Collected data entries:
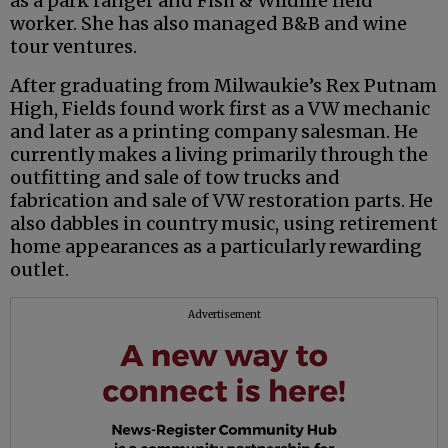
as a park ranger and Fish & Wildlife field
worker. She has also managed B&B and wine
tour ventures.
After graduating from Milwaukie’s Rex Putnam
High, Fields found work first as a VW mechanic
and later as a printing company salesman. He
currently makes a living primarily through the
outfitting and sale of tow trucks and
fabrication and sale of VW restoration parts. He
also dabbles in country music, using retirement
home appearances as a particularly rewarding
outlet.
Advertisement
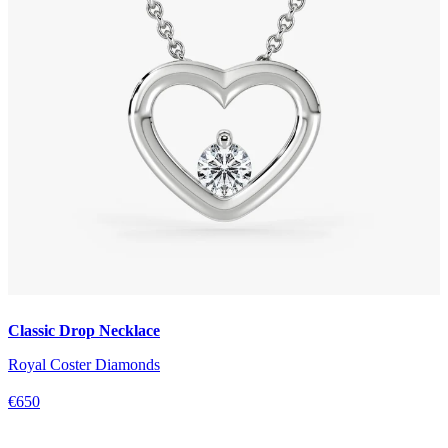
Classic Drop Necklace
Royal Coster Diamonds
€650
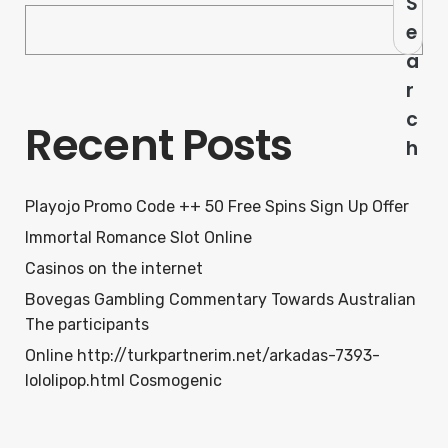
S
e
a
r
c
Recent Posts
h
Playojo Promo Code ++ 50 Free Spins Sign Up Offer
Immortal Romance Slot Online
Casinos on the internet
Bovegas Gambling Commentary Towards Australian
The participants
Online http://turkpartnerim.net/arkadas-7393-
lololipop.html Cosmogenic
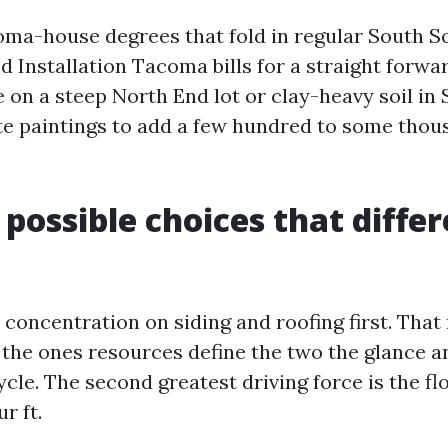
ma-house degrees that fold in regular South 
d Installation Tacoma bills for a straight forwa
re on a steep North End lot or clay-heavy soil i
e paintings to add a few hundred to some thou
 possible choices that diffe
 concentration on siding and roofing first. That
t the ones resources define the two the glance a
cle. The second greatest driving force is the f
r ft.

**What is expected**
All lines from the one containing "cle. The second" to the end of the data above are to be set down exactly; no others belong in the answer.

**Output of the exercise**
cle. The second greatest driving force is the f
r ft.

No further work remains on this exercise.